Does restricting fluid intake help with bed-wetting?

Yes, restricting water few hours before going to bed helps. However, the individual must take enough water during the day, enough for normal functioning of the body. Restriction of alcoholic drinks and coffee towards late evening would also help.

Are there more adults battling with this problem?

There are many publications on the incidence of enuresis among children in Nigeria but very few among adults because many of these are probably not reported. The prevalence rate recorded by Adekanmbi and other workers in south western Nigeria was as high as 40 per cent among school children while Mbibu and co-workers in Zaria reported about 22 per cent among similar cohorts. However, the incidence rate in adults is expected to be much lower as many children would have outgrown enuresis before adulthood. Some studies outside Nigeria put the adult rate at between 0.5 and 2.3 per cent. This is also likely to be lower than the actual percentage because many adults do not report enuresis.

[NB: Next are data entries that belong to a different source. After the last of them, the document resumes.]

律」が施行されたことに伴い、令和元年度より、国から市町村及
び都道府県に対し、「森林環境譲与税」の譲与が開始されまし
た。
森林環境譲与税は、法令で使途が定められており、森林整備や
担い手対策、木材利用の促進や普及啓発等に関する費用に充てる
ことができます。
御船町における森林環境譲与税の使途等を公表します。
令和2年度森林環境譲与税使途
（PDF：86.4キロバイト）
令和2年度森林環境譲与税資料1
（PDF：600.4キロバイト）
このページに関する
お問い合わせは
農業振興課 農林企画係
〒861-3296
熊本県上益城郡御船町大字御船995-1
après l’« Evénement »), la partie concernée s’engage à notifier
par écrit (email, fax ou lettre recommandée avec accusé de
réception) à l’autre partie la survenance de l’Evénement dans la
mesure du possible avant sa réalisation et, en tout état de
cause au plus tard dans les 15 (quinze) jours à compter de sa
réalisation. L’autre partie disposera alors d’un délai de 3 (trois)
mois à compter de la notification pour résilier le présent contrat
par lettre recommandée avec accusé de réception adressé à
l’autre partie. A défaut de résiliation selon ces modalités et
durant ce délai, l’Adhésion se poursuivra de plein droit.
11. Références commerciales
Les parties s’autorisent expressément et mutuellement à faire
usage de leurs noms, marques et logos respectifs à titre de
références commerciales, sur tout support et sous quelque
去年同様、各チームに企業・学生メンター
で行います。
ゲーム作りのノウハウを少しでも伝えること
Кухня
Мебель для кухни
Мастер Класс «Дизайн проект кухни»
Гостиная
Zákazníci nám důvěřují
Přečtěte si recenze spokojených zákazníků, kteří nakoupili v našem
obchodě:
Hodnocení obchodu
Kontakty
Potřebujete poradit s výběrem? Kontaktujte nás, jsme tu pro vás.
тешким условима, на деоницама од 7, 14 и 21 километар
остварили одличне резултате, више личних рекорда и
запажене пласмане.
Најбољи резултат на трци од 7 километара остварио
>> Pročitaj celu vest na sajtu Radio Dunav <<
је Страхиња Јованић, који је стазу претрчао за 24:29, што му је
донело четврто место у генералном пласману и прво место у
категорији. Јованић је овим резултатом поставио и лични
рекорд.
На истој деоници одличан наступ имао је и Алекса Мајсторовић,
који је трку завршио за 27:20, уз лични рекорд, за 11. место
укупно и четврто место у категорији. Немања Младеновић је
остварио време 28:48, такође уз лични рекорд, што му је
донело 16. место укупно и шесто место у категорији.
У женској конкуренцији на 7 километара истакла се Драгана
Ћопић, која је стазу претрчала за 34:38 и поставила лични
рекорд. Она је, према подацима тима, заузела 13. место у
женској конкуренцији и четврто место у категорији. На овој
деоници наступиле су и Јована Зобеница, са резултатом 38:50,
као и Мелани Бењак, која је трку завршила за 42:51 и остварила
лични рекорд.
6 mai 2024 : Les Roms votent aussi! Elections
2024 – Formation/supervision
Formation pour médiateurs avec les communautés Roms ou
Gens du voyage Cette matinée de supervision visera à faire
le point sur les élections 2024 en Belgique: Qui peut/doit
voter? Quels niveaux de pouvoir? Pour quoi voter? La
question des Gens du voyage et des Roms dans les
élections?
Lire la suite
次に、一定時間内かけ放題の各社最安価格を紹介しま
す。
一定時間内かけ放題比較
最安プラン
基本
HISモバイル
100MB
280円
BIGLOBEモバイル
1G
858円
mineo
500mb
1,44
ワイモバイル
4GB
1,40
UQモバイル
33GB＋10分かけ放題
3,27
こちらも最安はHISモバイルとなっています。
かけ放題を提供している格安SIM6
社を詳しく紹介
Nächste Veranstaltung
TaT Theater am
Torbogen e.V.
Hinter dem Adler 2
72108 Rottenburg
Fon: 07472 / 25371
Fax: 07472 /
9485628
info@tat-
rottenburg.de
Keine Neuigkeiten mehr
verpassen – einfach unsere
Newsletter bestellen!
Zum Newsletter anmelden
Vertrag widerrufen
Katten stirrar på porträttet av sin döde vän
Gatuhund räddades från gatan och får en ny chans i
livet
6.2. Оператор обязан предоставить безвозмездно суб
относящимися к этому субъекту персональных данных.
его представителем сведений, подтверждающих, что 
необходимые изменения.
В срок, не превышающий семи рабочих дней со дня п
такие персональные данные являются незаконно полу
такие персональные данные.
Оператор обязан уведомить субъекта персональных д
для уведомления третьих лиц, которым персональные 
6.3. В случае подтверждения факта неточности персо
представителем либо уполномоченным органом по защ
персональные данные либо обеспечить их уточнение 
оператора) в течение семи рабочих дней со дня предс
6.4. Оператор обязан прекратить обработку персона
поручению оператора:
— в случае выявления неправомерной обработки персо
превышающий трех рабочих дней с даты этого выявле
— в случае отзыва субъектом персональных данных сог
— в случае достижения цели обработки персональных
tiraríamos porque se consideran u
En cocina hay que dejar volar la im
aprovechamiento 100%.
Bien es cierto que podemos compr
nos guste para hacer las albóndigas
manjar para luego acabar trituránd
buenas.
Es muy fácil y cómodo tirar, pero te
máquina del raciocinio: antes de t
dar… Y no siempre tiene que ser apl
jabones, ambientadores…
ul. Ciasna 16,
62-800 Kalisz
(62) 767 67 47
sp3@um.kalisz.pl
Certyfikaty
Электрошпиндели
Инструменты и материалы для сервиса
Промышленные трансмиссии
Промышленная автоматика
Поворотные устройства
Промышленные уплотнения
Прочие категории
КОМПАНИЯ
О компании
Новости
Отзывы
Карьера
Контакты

Aside shame and embarrassment, what other setbacks do adults who wet their beds suffer?

It may be a reason why a lady may refuse to go into a relationship. It affects self-esteem and self-confidence. It may retard general progress of the individual.

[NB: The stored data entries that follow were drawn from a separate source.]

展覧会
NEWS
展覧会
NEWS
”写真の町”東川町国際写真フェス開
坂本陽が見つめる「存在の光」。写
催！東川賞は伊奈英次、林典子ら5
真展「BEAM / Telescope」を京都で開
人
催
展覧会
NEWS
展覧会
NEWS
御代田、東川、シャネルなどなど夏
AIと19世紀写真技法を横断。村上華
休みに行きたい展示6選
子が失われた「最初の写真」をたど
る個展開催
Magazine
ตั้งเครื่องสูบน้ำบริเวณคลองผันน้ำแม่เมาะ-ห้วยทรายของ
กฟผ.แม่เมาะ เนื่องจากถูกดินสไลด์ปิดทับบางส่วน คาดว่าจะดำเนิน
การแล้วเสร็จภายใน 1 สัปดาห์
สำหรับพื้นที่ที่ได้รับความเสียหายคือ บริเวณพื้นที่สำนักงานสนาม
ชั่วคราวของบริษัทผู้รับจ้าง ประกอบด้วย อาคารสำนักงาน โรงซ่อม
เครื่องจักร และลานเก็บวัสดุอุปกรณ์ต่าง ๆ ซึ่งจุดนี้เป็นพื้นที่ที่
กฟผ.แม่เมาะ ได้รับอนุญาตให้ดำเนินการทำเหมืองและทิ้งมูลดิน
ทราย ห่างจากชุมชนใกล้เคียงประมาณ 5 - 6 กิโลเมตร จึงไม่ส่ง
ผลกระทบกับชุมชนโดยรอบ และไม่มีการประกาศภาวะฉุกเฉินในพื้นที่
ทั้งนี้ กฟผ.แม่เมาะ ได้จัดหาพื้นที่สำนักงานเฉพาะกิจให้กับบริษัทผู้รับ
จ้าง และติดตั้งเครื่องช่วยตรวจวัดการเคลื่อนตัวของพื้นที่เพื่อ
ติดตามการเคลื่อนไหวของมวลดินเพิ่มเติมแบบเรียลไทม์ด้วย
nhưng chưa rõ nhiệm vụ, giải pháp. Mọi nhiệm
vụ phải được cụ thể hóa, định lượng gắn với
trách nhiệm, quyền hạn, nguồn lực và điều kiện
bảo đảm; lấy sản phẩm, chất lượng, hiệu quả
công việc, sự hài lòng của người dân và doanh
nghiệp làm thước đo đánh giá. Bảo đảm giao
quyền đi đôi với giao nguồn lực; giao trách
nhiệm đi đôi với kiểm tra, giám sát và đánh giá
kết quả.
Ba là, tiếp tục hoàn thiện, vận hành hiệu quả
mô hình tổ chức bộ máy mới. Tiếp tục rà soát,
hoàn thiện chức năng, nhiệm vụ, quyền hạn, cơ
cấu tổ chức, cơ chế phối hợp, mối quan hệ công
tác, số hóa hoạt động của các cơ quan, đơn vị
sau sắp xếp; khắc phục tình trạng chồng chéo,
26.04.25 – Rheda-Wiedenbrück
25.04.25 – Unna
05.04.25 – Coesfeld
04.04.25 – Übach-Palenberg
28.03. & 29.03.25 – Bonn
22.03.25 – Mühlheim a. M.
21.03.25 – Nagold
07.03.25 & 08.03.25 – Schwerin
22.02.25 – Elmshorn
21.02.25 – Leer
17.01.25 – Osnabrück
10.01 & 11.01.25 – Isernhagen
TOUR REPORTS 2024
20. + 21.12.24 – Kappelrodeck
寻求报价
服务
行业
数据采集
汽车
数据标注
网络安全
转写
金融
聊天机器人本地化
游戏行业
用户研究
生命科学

Is bed-wetting hereditary?

Yes, bed-wetting runs in families.

If an adult wets their bed once, is there need for concern?

If an adult wets their bed once in a blue moon, it is not a reason for any concern apart from the immediate embarrassment that may attend the episode depending on where and when this single episode happened. Imagine an adult who slept outside his or her home and wet their beds. Otherwise, there is no cause for alarm and it is not an indication that it would happen again. It may however recur after several months or years or never again.

How can they prevent it from reoccuring?

Adults who have the tendency to wet their beds should observe the following: they should seek medical therapy / advice, reduce the intake of alcoholic beverages / coffee few hours before usual bed time; have early supper; plan scheduled voiding i.e. void by the clock without waiting to have the urge. For example, they could plan to void every two – four hours; and they should avoid stressful situations as much as possible.

Can bed-wetting be totally stopped?

The question is, is this a primary or secondary enuresis? In my experience, I have come across ladies in their 20s with primary enuresis but with treatment, they have come out of it. I guess such adults may not just outgrow but may need treatment. This may be different from children who may have delayed neurological development.